TASK PROMPT:
What's needed: every entry, printed exactly, minus the images.

DATASET CONTENT:
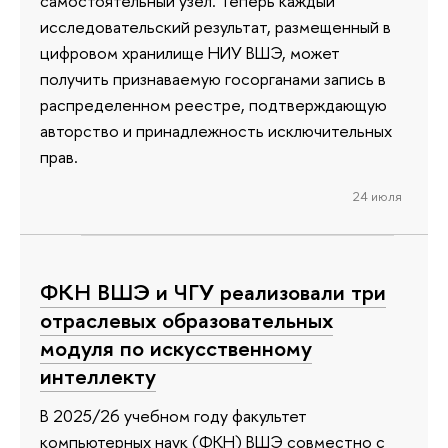
самостоятельный узел. Теперь каждый
исследовательский результат, размещенный в
цифровом хранилище НИУ ВШЭ, может
получить признаваемую госорганами запись в
распределенном реестре, подтверждающую
авторство и принадлежность исключительных
прав.
24 июля
ФКН ВШЭ и ЧГУ реализовали три
отраслевых образовательных
модуля по искусственному
интеллекту
В 2025/26 учебном году факультет
компьютерных наук (ФКН) ВШЭ совместно с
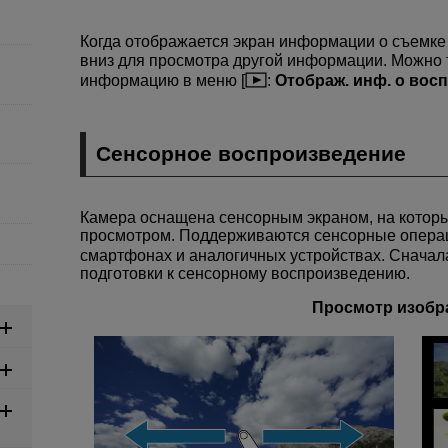
Когда отображается экран информации о съемке 
вниз для просмотра другой информации. Можно
информацию в меню [
:
Отображ. инф. о восп
Сенсорное воспроизведение
Камера оснащена сенсорным экраном, на котор
просмотром. Поддерживаются сенсорные опера
смартфонах и аналогичных устройствах. Сначал
подготовки к сенсорному воспроизведению.
Просмотр изобр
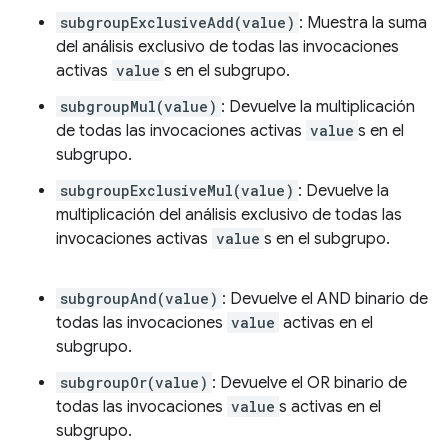
subgroupExclusiveAdd(value)
: Muestra la suma
del análisis exclusivo de todas las invocaciones
activas
value
s en el subgrupo.
subgroupMul(value)
: Devuelve la multiplicación
de todas las invocaciones activas
value
s en el
subgrupo.
subgroupExclusiveMul(value)
: Devuelve la
multiplicación del análisis exclusivo de todas las
invocaciones activas
value
s en el subgrupo.
subgroupAnd(value)
: Devuelve el AND binario de
todas las invocaciones
value
activas en el
subgrupo.
subgroupOr(value)
: Devuelve el OR binario de
todas las invocaciones
value
s activas en el
subgrupo.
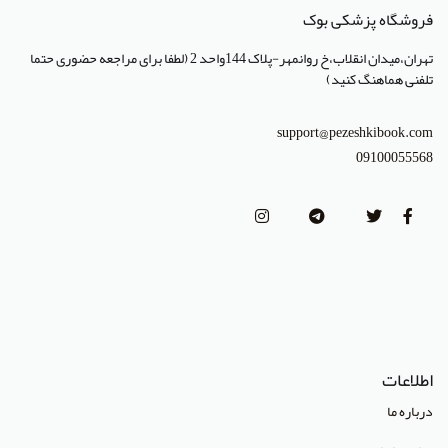
انتشارات مرسدس دنت
فروشگاه پزشکی بوک
انتشارات برای فردا
تهران،میدان انقلاب،خ روانمهر-پلاک 144واحد 2 (لطفا برای مراجعه حضوری حتما
تلفنی هماهنگ کنید)
انتشارات پرستش
انتشارات Wiley-Blackwell
support@pezeshkibook.com
09100055568
انتشارات آثار سبحان
انتشارات خسروی
انتشارات سرونگار
انتشارات بشری
انتشارات پژوهشگاه ملی مهندسی ژنتیک و زیست فناوری
انتشارات جعفری
اطلاعات
انتشارات صبورا
درباره ما
انتشارات کتاب میر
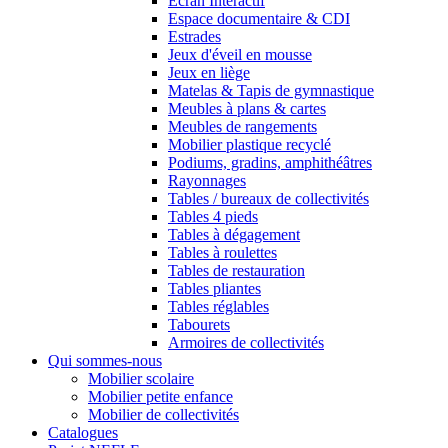
Ecran Interactif
Espace documentaire & CDI
Estrades
Jeux d'éveil en mousse
Jeux en liège
Matelas & Tapis de gymnastique
Meubles à plans & cartes
Meubles de rangements
Mobilier plastique recyclé
Podiums, gradins, amphithéâtres
Rayonnages
Tables / bureaux de collectivités
Tables 4 pieds
Tables à dégagement
Tables à roulettes
Tables de restauration
Tables pliantes
Tables réglables
Tabourets
Armoires de collectivités
Qui sommes-nous
Mobilier scolaire
Mobilier petite enfance
Mobilier de collectivités
Catalogues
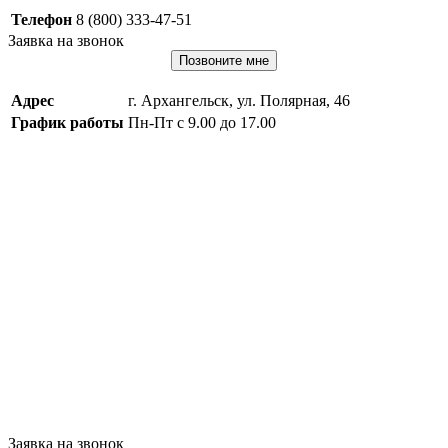
Телефон
8 (800) 333-47-51
Заявка на звонок
Позвоните мне
Адрес
г. Архангельск, ул. Полярная, 46
График работы
Пн-Пт с 9.00 до 17.00
Заявка на звонок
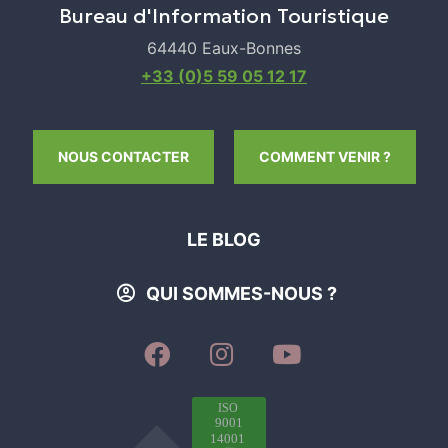
Bureau d'Information Touristique
Ouvert
64440 Eaux-Bonnes
Samedi
+33 (0)5 59 05 12 17
Ouvert
Leaflet
|
©
OpenStreetMap
Dimanche
NOUS CONTACTER
COMMENT VENIR ?
Ouvert
CALCULER MON ITINÉRAIRE
LE BLOG
Ouvert toute l'année
QUI SOMMES-NOUS ?
SUIVEZ-
SUIVEZ-
SUIVEZ-
NOUS
NOUS
NOUS
SUR
SUR
SUR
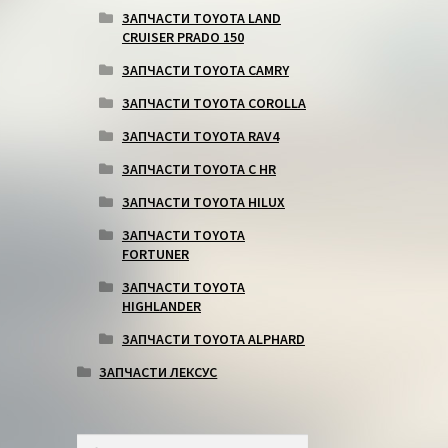
ЗАПЧАСТИ TOYOTA LAND
CRUISER PRADO 150
ЗАПЧАСТИ TOYOTA CAMRY
ЗАПЧАСТИ TOYOTA COROLLA
ЗАПЧАСТИ TOYOTA RAV4
ЗАПЧАСТИ TOYOTA C HR
ЗАПЧАСТИ TOYOTA HILUX
ЗАПЧАСТИ TOYOTA
FORTUNER
ЗАПЧАСТИ TOYOTA
HIGHLANDER
ЗАПЧАСТИ TOYOTA ALPHARD
ЗАПЧАСТИ ЛЕКСУС
Искать:
Поиск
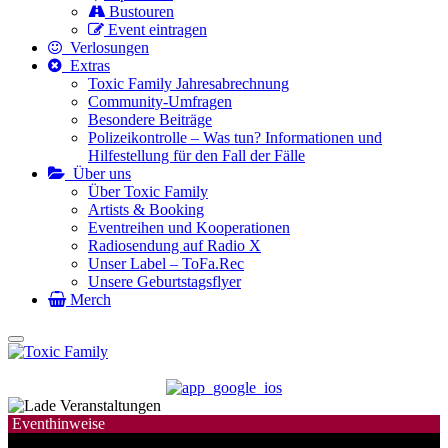
Bustouren
Event eintragen
Verlosungen
Extras
Toxic Family Jahresabrechnung
Community-Umfragen
Besondere Beiträge
Polizeikontrolle – Was tun? Informationen und
Hilfestellung für den Fall der Fälle
Über uns
Über Toxic Family
Artists & Booking
Eventreihen und Kooperationen
Radiosendung auf Radio X
Unser Label – ToFa.Rec
Unsere Geburtstagsflyer
Merch
Eventhinweise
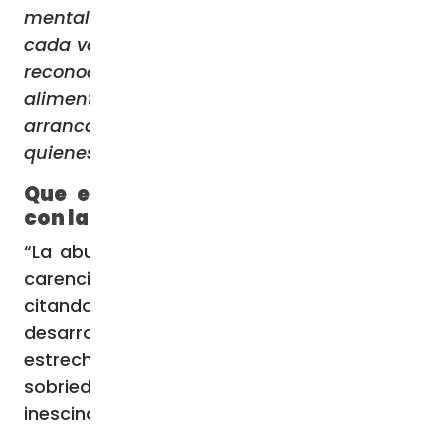
mentalidad y de conducta. Esto se hace
cada vez más apremiante, ya que hay que
reconocer, y quisiera subrayarlo, que el
alimento que arrojamos a la basura lo
arrancamos inicuamente de las manos de
quienes carecen del mismo.
Que el desarrollo esté relacionado
con la sobriedad de vida
“La abundancia de unos ha de remediar la
carencia de otros”, escribe Francisco
citando a San Pablo, para concluir que “el
desarrollo, por lo tanto, debe estar
estrechamente relacionado con la
sobriedad de vida. Forman un binomio
inescindible”.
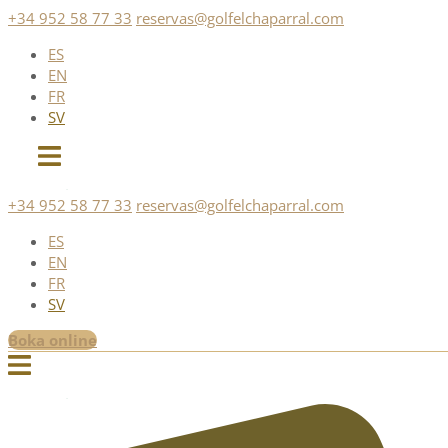
Skip
+34 952 58 77 33
reservas@golfelchaparral.com
to
ES
content
EN
FR
SV
+34 952 58 77 33
reservas@golfelchaparral.com
ES
EN
FR
SV
Boka online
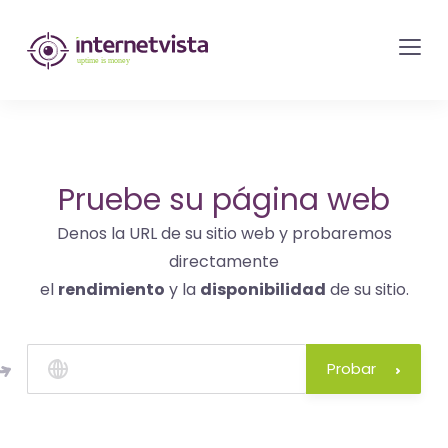
Monitorización
de
internetvista
-
control
del
Pruebe su página web
sitio
Denos la URL de su sitio web y probaremos
web
directamente
y
el
rendimiento
y la
disponibilidad
de su sitio.
de
los
servicios
Probar
de
Internet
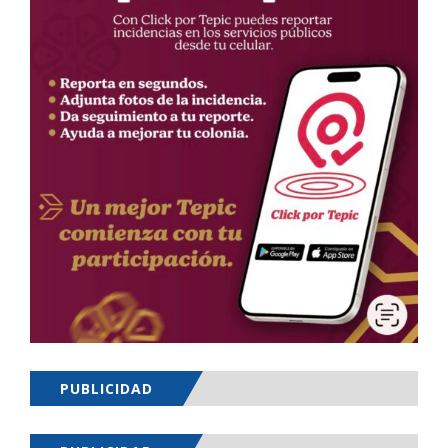
PUBLICIDAD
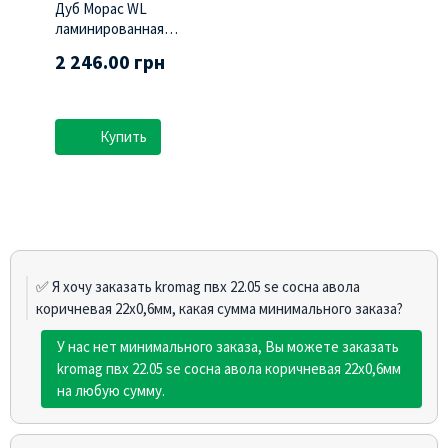
Дуб Морас WL
ламинированная
(Swisspan)
2 246.00 грн
Купить
✅ Я хочу заказать kromag пвх 22.05 sе сосна авола
коричневая 22х0,6мм, какая сумма минимального заказа?
У нас нет минимального заказа, Вы можете заказать
kromag пвх 22.05 sе сосна авола коричневая 22х0,6мм
на любую сумму.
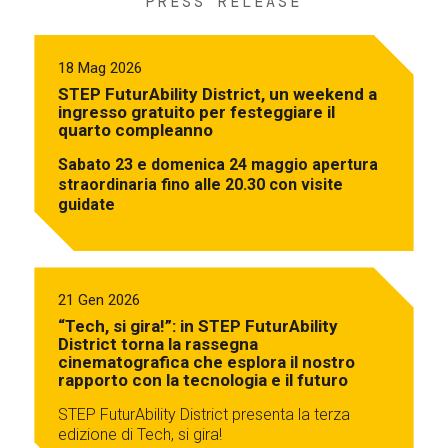
PRESS RELEASE
18 Mag 2026
STEP FuturAbility District, un weekend a
ingresso gratuito per festeggiare il
quarto compleanno
Sabato 23 e domenica 24 maggio apertura
straordinaria fino alle 20.30 con visite
guidate
21 Gen 2026
“Tech, si gira!”: in STEP FuturAbility
District torna la rassegna
cinematografica che esplora il nostro
rapporto con la tecnologia e il futuro
STEP FuturAbility District presenta la terza
edizione di Tech, si gira!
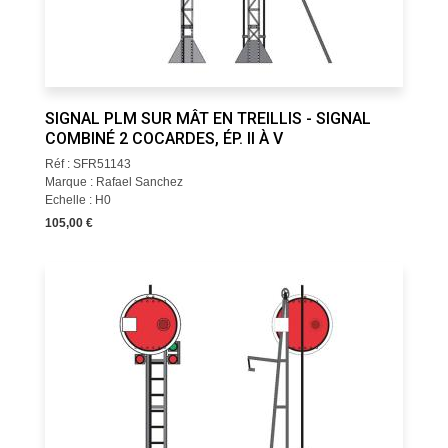
SIGNAL PLM SUR MÂT EN TREILLIS - SIGNAL
COMBINÉ 2 COCARDES, ÉP. II À V
Réf : SFR51143
Marque : Rafael Sanchez
Echelle : H0
105,00 €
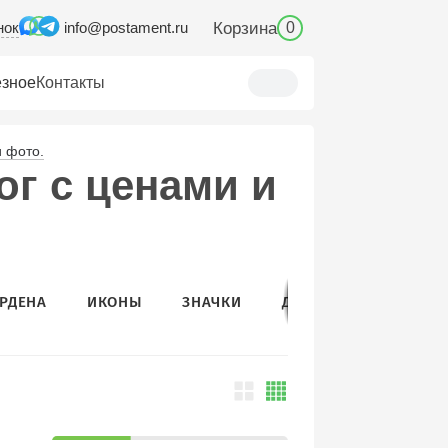
нок
Корзина
info@postament.ru
0
зное
Контакты
и фото.
ог с ценами и
ОРДЕНА
ИКОНЫ
ЗНАЧКИ
ДЕРЖАТЕЛИ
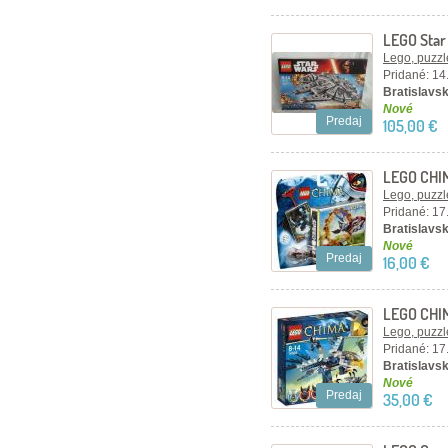
LEGO Star
75105
Lego, puzzl
Pridané: 14
Bratislavsk
Nové
Predaj
105,00 €
LEGO CHIM
Lego, puzzl
Pridané: 17
Bratislavsk
Nové
Predaj
16,00 €
LEGO CHIMA
Lego, puzzl
Pridané: 17
Bratislavsk
Nové
Predaj
35,00 €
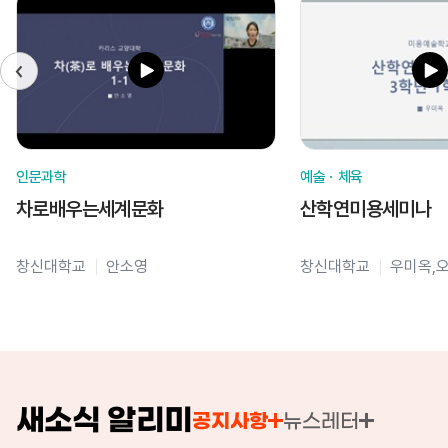
인문과학
예술ㆍ체육
차로배우는세계문화
산학연미용세미나
창신대학교
안소영
창신대학교
우미옥,
새소식 알리미
공지사항
뉴스레터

OUTPUT OF THE TASK:
самостоятельный узел. Теперь каждый
исследовательский результат, размещенный в
цифровом хранилище НИУ ВШЭ, может
получить признаваемую госорганами запись в
распределенном реестре, подтверждающую
авторство и принадлежность исключительных
прав.
24 июля
ФКН ВШЭ и ЧГУ реализовали три
отраслевых образовательных
модуля по искусственному
интеллекту
В 2025/26 учебном году факультет
компьютерных наук (ФКН) ВШЭ совместно с
Когда отображается экран информации о съемке 
вниз для просмотра другой информации. Можно
информацию в меню [
:
Отображ. инф. о восп
Сенсорное воспроизведение
Камера оснащена сенсорным экраном, на котор
просмотром. Поддерживаются сенсорные опера
смартфонах и аналогичных устройствах. Сначал
подготовки к сенсорному воспроизведению.
Просмотр изобр
subgroupExclusiveAdd(value)
: Muestra la suma
del análisis exclusivo de todas las invocaciones
activas
value
s en el subgrupo.
subgroupMul(value)
: Devuelve la multiplicación
de todas las invocaciones activas
value
s en el
subgrupo.
subgroupExclusiveMul(value)
: Devuelve la
multiplicación del análisis exclusivo de todas las
invocaciones activas
value
s en el subgrupo.
subgroupAnd(value)
: Devuelve el AND binario de
todas las invocaciones
value
activas en el
subgrupo.
subgroupOr(value)
: Devuelve el OR binario de
todas las invocaciones
value
s activas en el
subgrupo.
انتشارات مرسدس دنت
فروشگاه پزشکی بوک
انتشارات برای فردا
تهران،میدان انقلاب،خ روانمهر-پلاک 144واحد 2 (لطفا برای مراجعه حضوری حتما
تلفنی هماهنگ کنید)
انتشارات پرستش
انتشارات Wiley-Blackwell
support@pezeshkibook.com
09100055568
انتشارات آثار سبحان
انتشارات خسروی
انتشارات سرونگار
انتشارات بشری
انتشارات پژوهشگاه ملی مهندسی ژنتیک و زیست فناوری
انتشارات جعفری
اطلاعات
انتشارات صبورا
درباره ما
انتشارات کتاب میر
Ecran Interactif
Espace documentaire & CDI
Estrades
Jeux d'éveil en mousse
Jeux en liège
Matelas & Tapis de gymnastique
Meubles à plans & cartes
Meubles de rangements
Mobilier plastique recyclé
Podiums, gradins, amphithéâtres
Rayonnages
Tables / bureaux de collectivités
Tables 4 pieds
Tables à dégagement
Tables à roulettes
Tables de restauration
Tables pliantes
Tables réglables
Tabourets
Armoires de collectivités
Qui sommes-nous
Mobilier scolaire
Mobilier petite enfance
Mobilier de collectivités
Catalogues
Телефон
8 (800) 333-47-51
Заявка на звонок
Позвоните мне
Адрес
г. Архангельск, ул. Полярная, 46
График работы
Пн-Пт с 9.00 до 17.00
Заявка на звонок
Bureau d'Information Touristique
Ouvert
64440 Eaux-Bonnes
Samedi
+33 (0)5 59 05 12 17
Ouvert
Leaflet
|
©
OpenStreetMap
Dimanche
NOUS CONTACTER
COMMENT VENIR ?
Ouvert
CALCULER MON ITINÉRAIRE
LE BLOG
Ouvert toute l'année
QUI SOMMES-NOUS ?
SUIVEZ-
SUIVEZ-
SUIVEZ-
NOUS
NOUS
NOUS
SUR
SUR
SUR
ЗАПЧАСТИ TOYOTA LAND
CRUISER PRADO 150
ЗАПЧАСТИ TOYOTA CAMRY
ЗАПЧАСТИ TOYOTA COROLLA
ЗАПЧАСТИ TOYOTA RAV4
ЗАПЧАСТИ TOYOTA C HR
ЗАПЧАСТИ TOYOTA HILUX
ЗАПЧАСТИ TOYOTA
FORTUNER
ЗАПЧАСТИ TOYOTA
HIGHLANDER
ЗАПЧАСТИ TOYOTA ALPHARD
ЗАПЧАСТИ ЛЕКСУС
Искать:
Поиск
Bustouren
Event eintragen
Verlosungen
Extras
Toxic Family Jahresabrechnung
Community-Umfragen
Besondere Beiträge
Polizeikontrolle – Was tun? Informationen und
Hilfestellung für den Fall der Fälle
Über uns
Über Toxic Family
Artists & Booking
Eventreihen und Kooperationen
Radiosendung auf Radio X
Unser Label – ToFa.Rec
Unsere Geburtstagsflyer
Merch
Eventhinweise
mentalidad y de conducta. Esto se hace
cada vez más apremiante, ya que hay que
reconocer, y quisiera subrayarlo, que el
alimento que arrojamos a la basura lo
arrancamos inicuamente de las manos de
quienes carecen del mismo.
Que el desarrollo esté relacionado
con la sobriedad de vida
“La abundancia de unos ha de remediar la
carencia de otros”, escribe Francisco
citando a San Pablo, para concluir que “el
desarrollo, por lo tanto, debe estar
estrechamente relacionado con la
sobriedad de vida. Forman un binomio
inescindible”.
Skip
+34 952 58 77 33
reservas@golfelchaparral.com
to
ES
content
EN
FR
SV
+34 952 58 77 33
reservas@golfelchaparral.com
ES
EN
FR
SV
Boka online
Monitorización
de
internetvista
-
control
del
Pruebe su página web
sitio
Denos la URL de su sitio web y probaremos
web
directamente
y
el
rendimiento
y la
disponibilidad
de su sitio.
de
los
servicios
Probar
de
Internet
PUBLICIDAD
Дуб Морас WL
ламинированная
(Swisspan)
2 246.00 грн
Купить
✅ Я хочу заказать kromag пвх 22.05 sе сосна авола
коричневая 22х0,6мм, какая сумма минимального заказа?
У нас нет минимального заказа, Вы можете заказать
kromag пвх 22.05 sе сосна авола коричневая 22х0,6мм
на любую сумму.
PRESS RELEASE
18 Mag 2026
STEP FuturAbility District, un weekend a
ingresso gratuito per festeggiare il
quarto compleanno
Sabato 23 e domenica 24 maggio apertura
straordinaria fino alle 20.30 con visite
guidate
21 Gen 2026
“Tech, si gira!”: in STEP FuturAbility
District torna la rassegna
cinematografica che esplora il nostro
rapporto con la tecnologia e il futuro
STEP FuturAbility District presenta la terza
edizione di Tech, si gira!
SIGNAL PLM SUR MÂT EN TREILLIS - SIGNAL
COMBINÉ 2 COCARDES, ÉP. II À V
Réf : SFR51143
Marque : Rafael Sanchez
Echelle : H0
105,00 €
нок
Корзина
info@postament.ru
0
зное
Контакты
и фото.
ог с ценами и
ОРДЕНА
ИКОНЫ
ЗНАЧКИ
ДЕРЖАТЕЛИ
LEGO Star
75105
Lego, puzzl
Pridané: 14
Bratislavsk
Nové
Predaj
105,00 €
LEGO CHIM
Lego, puzzl
Pridané: 17
Bratislavsk
Nové
Predaj
16,00 €
LEGO CHIMA
Lego, puzzl
Pridané: 17
Bratislavsk
Nové
Predaj
35,00 €
인문과학
예술ㆍ체육
차로배우는세계문화
산학연미용세미나
창신대학교
안소영
창신대학교
우미옥,
새소식 알리미
공지사항
뉴스레터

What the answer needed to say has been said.